В каждом из наших домочадцев, которым довелось испытать все эти ужасы на своей шкуре, жило два этих разных, сцепившихся в смертельной схватке человека. Один — пытающийся жить в новом мире, и другой — бегущий, вечно бегущий от воспоминаний о преисподней, готовой в любую секунду подняться из глубин прошлого и вновь поглотить свою жертву. Пугающие призраки могли явиться оттого, что скрипнул ставень, или стукнула в окно ветка на ветру, или кошка зашипела в темноте, или в дверь поскреблась ни в чем не повинная бродячая собака, или внезапный порыв ветра подхватил занавеску и она смахнула со стола кувшин, с грохотом разбившийся об пол. Самые обычные вещи могли стать причиной страха, слез или приступа безотчетного отвращения: запах машинного масла, первый снег или кровь оленя, забитого пищи ради, боль в суставах после работы в поле, старая история про свадебную фату, стук коровьих копыт, или внезапный свисток паровоза, или грохот упавшей на пол табуретки.
Так и в дядюшке бушевали войны, которые заставляли его «слишком многое» вспоминать. То были битвы между смертью надежды и надеждой на смерть, между надеждой на жизнь и жизнью ради надежды. Подчас перемирие и прекращение огня требовали долгих переговоров, подкрепленных не одной бутылкой водки или просто домашнего самогона.

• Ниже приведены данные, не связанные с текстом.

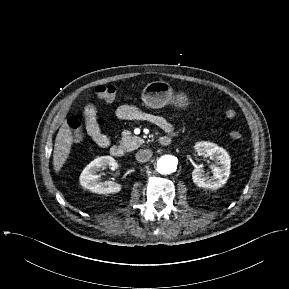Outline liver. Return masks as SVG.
<instances>
[{
  "label": "liver",
  "instance_id": "liver-1",
  "mask_svg": "<svg viewBox=\"0 0 289 289\" xmlns=\"http://www.w3.org/2000/svg\"><path fill=\"white\" fill-rule=\"evenodd\" d=\"M72 143V130L67 122H64L58 131L54 145L53 168L56 173L61 170L69 157Z\"/></svg>",
  "mask_w": 289,
  "mask_h": 289
}]
</instances>
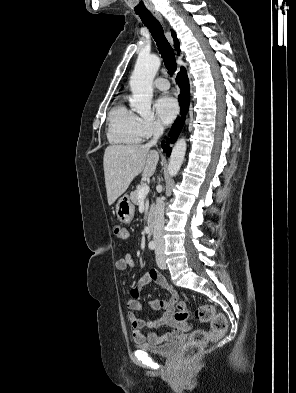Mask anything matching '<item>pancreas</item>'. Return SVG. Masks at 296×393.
I'll list each match as a JSON object with an SVG mask.
<instances>
[{"label":"pancreas","mask_w":296,"mask_h":393,"mask_svg":"<svg viewBox=\"0 0 296 393\" xmlns=\"http://www.w3.org/2000/svg\"><path fill=\"white\" fill-rule=\"evenodd\" d=\"M144 185H145V184H140V185H138V186L136 187V189H135L134 191H132L131 194H130V199H131V201H132L135 205H138V204H139L138 193H139V191L142 189V187H143ZM151 215H152V206L150 207V210H149V218H150Z\"/></svg>","instance_id":"obj_1"}]
</instances>
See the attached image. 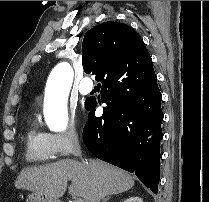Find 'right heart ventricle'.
Masks as SVG:
<instances>
[{"instance_id": "obj_1", "label": "right heart ventricle", "mask_w": 209, "mask_h": 202, "mask_svg": "<svg viewBox=\"0 0 209 202\" xmlns=\"http://www.w3.org/2000/svg\"><path fill=\"white\" fill-rule=\"evenodd\" d=\"M25 156L29 162H47L56 157L48 144L46 134L32 121L25 134Z\"/></svg>"}]
</instances>
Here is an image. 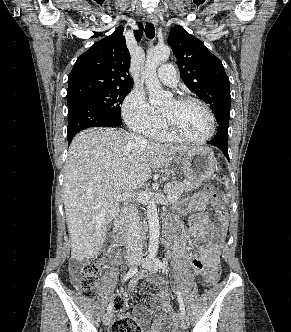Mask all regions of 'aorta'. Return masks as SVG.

Но были и времена полного затишья. Дядюшка знал окрестности как свои пять пальцев, как морщины на своем лице, — задний двор, выгон, потом ближайшие поля, потом еще поля и еще. Когда мы гуляли по этим полям, ботинки становились все тяжелей и тяжелей, потому что на подошвы налипала жирная черная земля: сначала фунт, потом два, потом три фунта — по три фунта на каждую ногу. Ноги страшно уставали. Каждый раз перед тем, как сделать новый шаг, нужно было вытащить ногу из грязи, и сил на это требовалось все больше и больше. Но нам нравилась эта маленькая борьба, которая никому не могла по-настоящему повредить. Так мы пытались доказать себе, что вполне способны жить новой, здешней жизнью.
Мы шли, прислушиваясь к шелесту деревьев и шепоту трав. Хватает ли вон в том кусте мотыльков? А на деревьях — поющих птиц? И птицы, и мотыльки — все это очень важно, чтобы переносить пыльцу меж садовых деревьев, чтобы у нас были полные корзины вишен, и груш, и слив, и персиков.

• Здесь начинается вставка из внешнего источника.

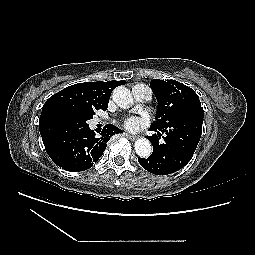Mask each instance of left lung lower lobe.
I'll use <instances>...</instances> for the list:
<instances>
[{"label":"left lung lower lobe","instance_id":"0a47b994","mask_svg":"<svg viewBox=\"0 0 255 255\" xmlns=\"http://www.w3.org/2000/svg\"><path fill=\"white\" fill-rule=\"evenodd\" d=\"M204 111L194 116L177 120L167 128L151 125L150 130L157 132L147 137L153 145V153L147 158H138L140 165L156 175L172 174L183 168L192 158L202 133ZM165 133L163 141L159 138Z\"/></svg>","mask_w":255,"mask_h":255}]
</instances>
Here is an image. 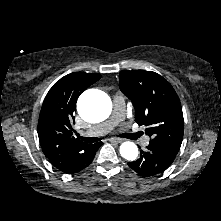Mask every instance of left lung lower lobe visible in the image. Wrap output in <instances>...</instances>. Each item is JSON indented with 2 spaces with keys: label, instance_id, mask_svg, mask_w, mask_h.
I'll return each mask as SVG.
<instances>
[{
  "label": "left lung lower lobe",
  "instance_id": "0a47b994",
  "mask_svg": "<svg viewBox=\"0 0 221 221\" xmlns=\"http://www.w3.org/2000/svg\"><path fill=\"white\" fill-rule=\"evenodd\" d=\"M146 148L145 152L141 151V156L137 161L128 163L130 168L144 177L164 172L171 165L179 151L153 142H149Z\"/></svg>",
  "mask_w": 221,
  "mask_h": 221
}]
</instances>
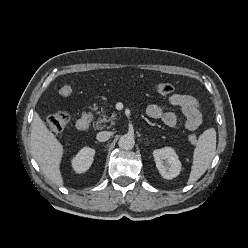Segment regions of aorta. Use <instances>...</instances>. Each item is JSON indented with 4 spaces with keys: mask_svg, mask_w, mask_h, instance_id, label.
<instances>
[{
    "mask_svg": "<svg viewBox=\"0 0 248 248\" xmlns=\"http://www.w3.org/2000/svg\"><path fill=\"white\" fill-rule=\"evenodd\" d=\"M135 140L132 135L125 134L120 137L118 145L122 150H131L134 147Z\"/></svg>",
    "mask_w": 248,
    "mask_h": 248,
    "instance_id": "obj_1",
    "label": "aorta"
}]
</instances>
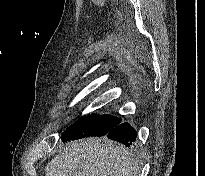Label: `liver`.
Masks as SVG:
<instances>
[{
	"instance_id": "1",
	"label": "liver",
	"mask_w": 205,
	"mask_h": 176,
	"mask_svg": "<svg viewBox=\"0 0 205 176\" xmlns=\"http://www.w3.org/2000/svg\"><path fill=\"white\" fill-rule=\"evenodd\" d=\"M45 171L46 176H138L139 167L123 146L88 138L67 143Z\"/></svg>"
}]
</instances>
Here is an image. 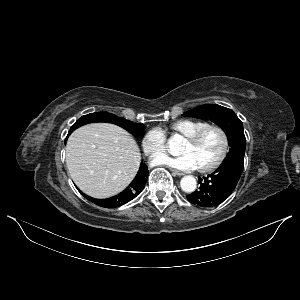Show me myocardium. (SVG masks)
<instances>
[{
	"label": "myocardium",
	"instance_id": "f54148a6",
	"mask_svg": "<svg viewBox=\"0 0 300 300\" xmlns=\"http://www.w3.org/2000/svg\"><path fill=\"white\" fill-rule=\"evenodd\" d=\"M210 129H217L221 133L223 139V146H222L221 153L213 162L198 167L199 171L201 172H210L218 168L224 162V160L226 159L229 153L230 140H229L228 132L221 124L218 123H208L207 125L199 129L194 134L186 137L185 140L191 144H196L201 140L204 134Z\"/></svg>",
	"mask_w": 300,
	"mask_h": 300
}]
</instances>
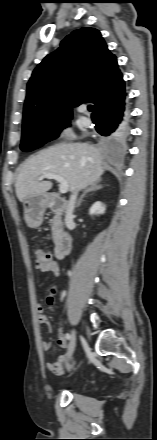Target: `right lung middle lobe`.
<instances>
[{
  "mask_svg": "<svg viewBox=\"0 0 157 440\" xmlns=\"http://www.w3.org/2000/svg\"><path fill=\"white\" fill-rule=\"evenodd\" d=\"M68 120H57L53 122L30 123L22 128V138L20 149L22 151L35 150L46 142H49L58 137L61 130L69 126ZM120 139H115L111 136L105 137L104 141L113 142Z\"/></svg>",
  "mask_w": 157,
  "mask_h": 440,
  "instance_id": "dd1d6c3e",
  "label": "right lung middle lobe"
}]
</instances>
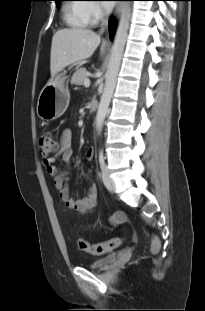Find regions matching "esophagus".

Пока мы шли, дядюшка размышлял вслух:
— Случается услышать: «Где сады Эдема?» Ха! Где бы ни был человек на этой земле, он стоит в точности посреди Эдемского сада. Сама земля под всеми этими шоссе и железными дорогами, под всеми ее потрепанными одежками, под всеми булыжниками и мостовыми и есть Божий сад — такой же свежий и росистый, как в первый день творения.
Да, во многих местах Эдем закатали асфальтом и забыли. Но ведь можно возродить его. Даже там, где земля истощена, где ее просто не любят и потому не знают, как с нею обращаться, — везде под всем этим жив рай.
Но человеку в голову не приходит вернуть землю к жизни, возделать Эдем. Ему лень даже лопату в руки взять. Не важно, сколь велик сад; локоть за локтем, поле за полем — если сажать упорно и прилежно, можно мало-помалу, потихоньку засадить его весь. Ласково, бережно. Не нужно размахивать лопатой, чтобы только закончить все поскорее. Это как если надо молоко налить в муку — нельзя бухнуть все сразу. Нет, ты наливаешь понемножку и размешиваешь, опять наливаешь и опять размешиваешь; вот так же нужно работать на земле — не торопясь, с чувством, по-человечески.